─── Supplied information

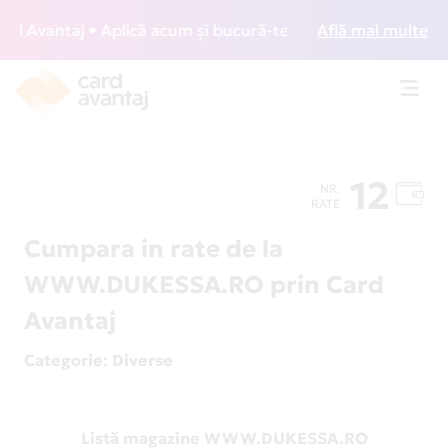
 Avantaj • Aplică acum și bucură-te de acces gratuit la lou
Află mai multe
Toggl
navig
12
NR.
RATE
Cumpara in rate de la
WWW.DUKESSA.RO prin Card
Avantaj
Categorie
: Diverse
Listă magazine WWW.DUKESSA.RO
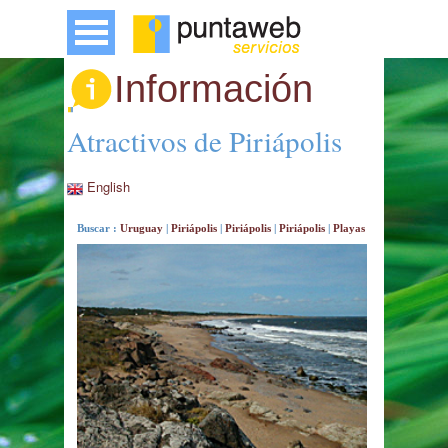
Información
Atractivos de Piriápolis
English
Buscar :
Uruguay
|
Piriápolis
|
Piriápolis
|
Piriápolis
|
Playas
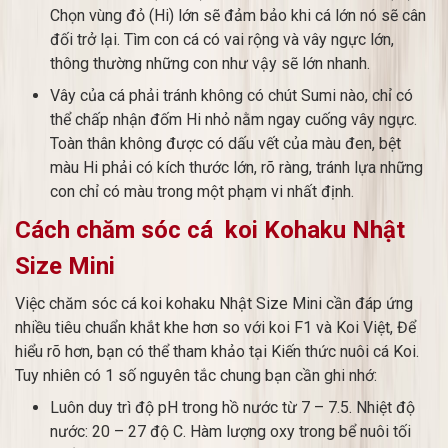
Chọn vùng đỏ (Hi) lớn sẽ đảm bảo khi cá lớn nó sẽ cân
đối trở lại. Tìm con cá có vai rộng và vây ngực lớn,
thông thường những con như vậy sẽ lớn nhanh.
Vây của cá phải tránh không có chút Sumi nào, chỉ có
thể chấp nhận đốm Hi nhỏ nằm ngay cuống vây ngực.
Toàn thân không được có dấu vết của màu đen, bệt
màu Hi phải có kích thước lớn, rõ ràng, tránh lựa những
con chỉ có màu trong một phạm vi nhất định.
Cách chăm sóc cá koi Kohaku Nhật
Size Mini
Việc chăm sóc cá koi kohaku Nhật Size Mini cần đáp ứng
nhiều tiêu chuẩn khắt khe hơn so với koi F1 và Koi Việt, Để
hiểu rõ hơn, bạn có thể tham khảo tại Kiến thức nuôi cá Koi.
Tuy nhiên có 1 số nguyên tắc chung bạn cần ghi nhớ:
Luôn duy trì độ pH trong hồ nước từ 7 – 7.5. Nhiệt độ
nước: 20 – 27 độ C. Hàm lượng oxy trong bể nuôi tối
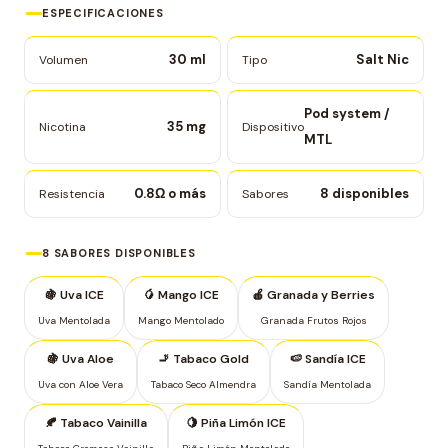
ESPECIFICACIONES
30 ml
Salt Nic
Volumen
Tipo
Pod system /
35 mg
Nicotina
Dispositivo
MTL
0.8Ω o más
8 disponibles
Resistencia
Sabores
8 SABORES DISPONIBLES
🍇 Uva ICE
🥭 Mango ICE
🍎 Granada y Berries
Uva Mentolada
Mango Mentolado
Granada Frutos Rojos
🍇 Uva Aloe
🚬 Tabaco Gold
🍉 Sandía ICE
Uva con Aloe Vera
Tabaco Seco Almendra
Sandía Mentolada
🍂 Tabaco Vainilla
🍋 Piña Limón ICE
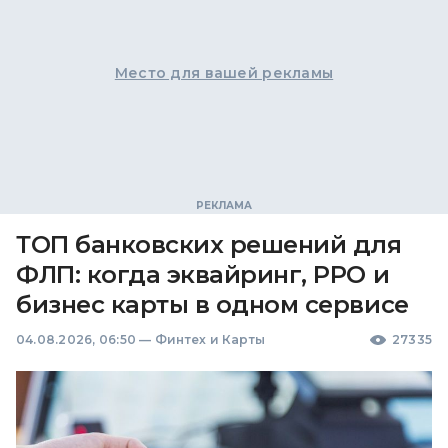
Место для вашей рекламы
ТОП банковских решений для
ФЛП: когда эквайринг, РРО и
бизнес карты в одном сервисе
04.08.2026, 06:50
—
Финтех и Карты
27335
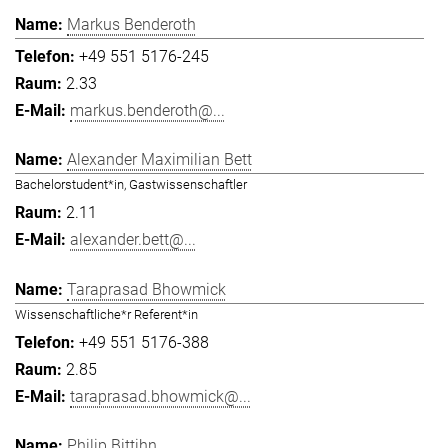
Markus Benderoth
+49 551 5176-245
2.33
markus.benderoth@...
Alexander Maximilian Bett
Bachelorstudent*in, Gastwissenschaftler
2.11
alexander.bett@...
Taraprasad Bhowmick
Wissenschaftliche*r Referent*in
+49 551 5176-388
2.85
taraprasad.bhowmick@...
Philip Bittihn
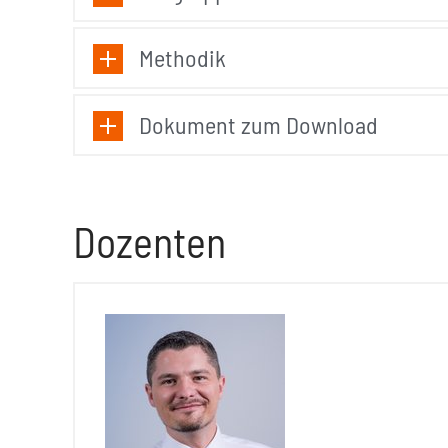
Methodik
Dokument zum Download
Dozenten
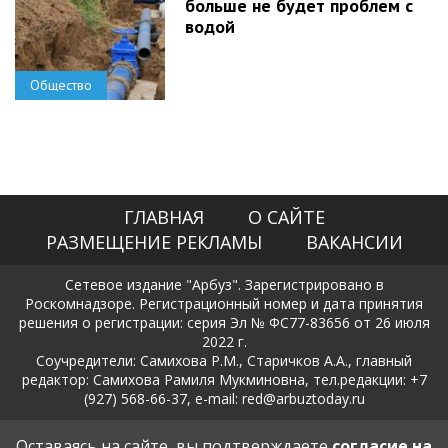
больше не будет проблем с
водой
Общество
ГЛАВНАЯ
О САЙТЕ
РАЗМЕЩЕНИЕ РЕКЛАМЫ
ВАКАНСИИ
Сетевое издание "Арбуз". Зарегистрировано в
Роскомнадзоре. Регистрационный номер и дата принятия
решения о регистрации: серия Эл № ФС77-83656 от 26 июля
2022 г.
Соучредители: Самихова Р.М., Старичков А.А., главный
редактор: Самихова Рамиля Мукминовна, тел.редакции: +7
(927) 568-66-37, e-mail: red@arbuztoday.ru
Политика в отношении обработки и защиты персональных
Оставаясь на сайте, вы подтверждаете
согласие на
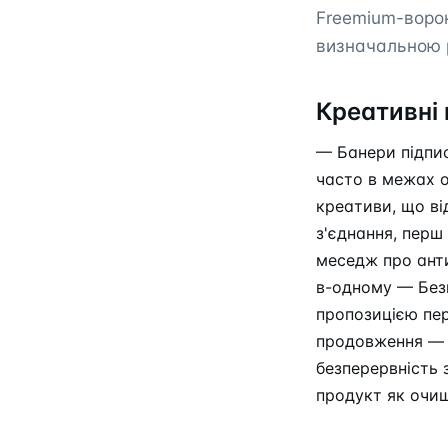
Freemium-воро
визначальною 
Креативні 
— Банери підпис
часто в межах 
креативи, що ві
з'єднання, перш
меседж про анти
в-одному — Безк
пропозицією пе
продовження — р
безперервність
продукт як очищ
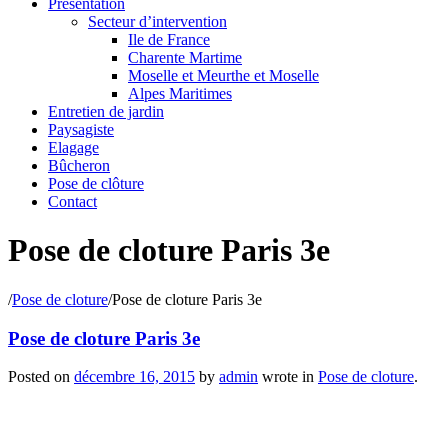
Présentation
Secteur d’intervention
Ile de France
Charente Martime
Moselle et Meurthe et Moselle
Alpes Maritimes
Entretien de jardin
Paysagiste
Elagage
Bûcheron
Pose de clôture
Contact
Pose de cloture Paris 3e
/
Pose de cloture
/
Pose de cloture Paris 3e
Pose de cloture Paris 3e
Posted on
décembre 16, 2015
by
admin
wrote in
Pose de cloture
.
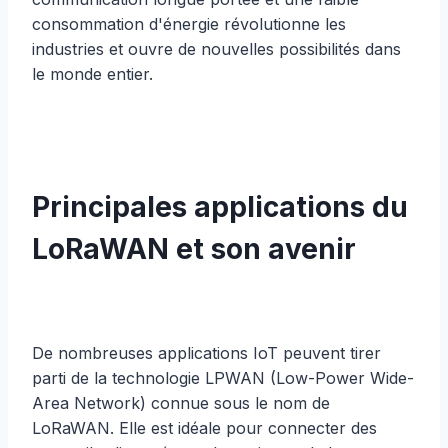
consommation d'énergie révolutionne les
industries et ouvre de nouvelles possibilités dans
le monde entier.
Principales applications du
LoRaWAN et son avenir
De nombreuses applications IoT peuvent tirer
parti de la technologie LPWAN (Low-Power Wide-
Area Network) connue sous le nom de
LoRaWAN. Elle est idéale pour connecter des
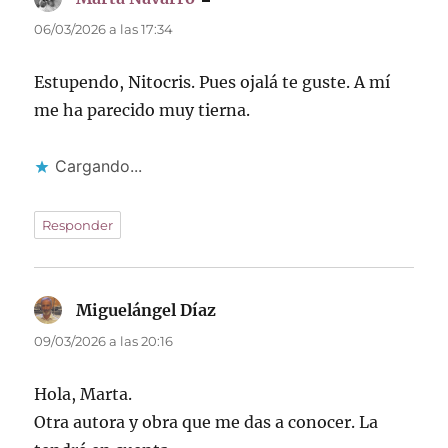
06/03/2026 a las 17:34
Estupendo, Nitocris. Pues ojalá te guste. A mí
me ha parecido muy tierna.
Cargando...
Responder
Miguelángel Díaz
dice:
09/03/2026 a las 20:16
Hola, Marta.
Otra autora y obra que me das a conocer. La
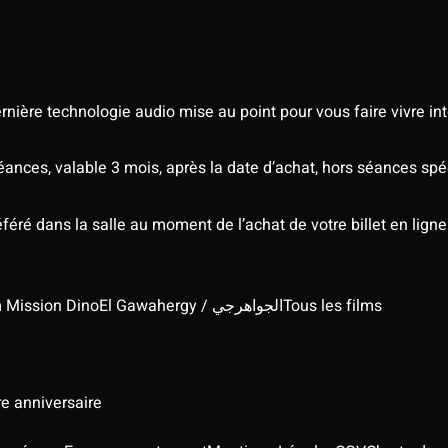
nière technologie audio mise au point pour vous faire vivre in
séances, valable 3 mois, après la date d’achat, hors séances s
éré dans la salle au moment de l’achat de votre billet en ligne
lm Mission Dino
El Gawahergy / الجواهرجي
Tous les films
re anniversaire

──────

» **Task to carry out**: Look above for the line with "nước: 20 – 27", then print it and each line after it down to and including the line with "alexander.bett@...". Leave out the pictures and keep the wording exact.

» **Result of the exercise**:
nước: 20 – 27 độ C. Hàm lượng oxy trong bể nuôi tối
ESPECIFICACIONES
30 ml
Salt Nic
Volumen
Tipo
Pod system /
35 mg
Nicotina
Dispositivo
MTL
0.8Ω o más
8 disponibles
Resistencia
Sabores
8 SABORES DISPONIBLES
🍇 Uva ICE
🥭 Mango ICE
🍎 Granada y Berries
Uva Mentolada
Mango Mentolado
Granada Frutos Rojos
🍇 Uva Aloe
🚬 Tabaco Gold
🍉 Sandía ICE
Uva con Aloe Vera
Tabaco Seco Almendra
Sandía Mentolada
🍂 Tabaco Vainilla
🍋 Piña Limón ICE
Место для вашей рекламы
ТОП банковских решений для
ФЛП: когда эквайринг, РРО и
бизнес карты в одном сервисе
04.08.2026, 06:50
—
Финтех и Карты
27335
Markus Benderoth
+49 551 5176-245
2.33
markus.benderoth@...
Alexander Maximilian Bett
Bachelorstudent*in, Gastwissenschaftler
2.11
alexander.bett@...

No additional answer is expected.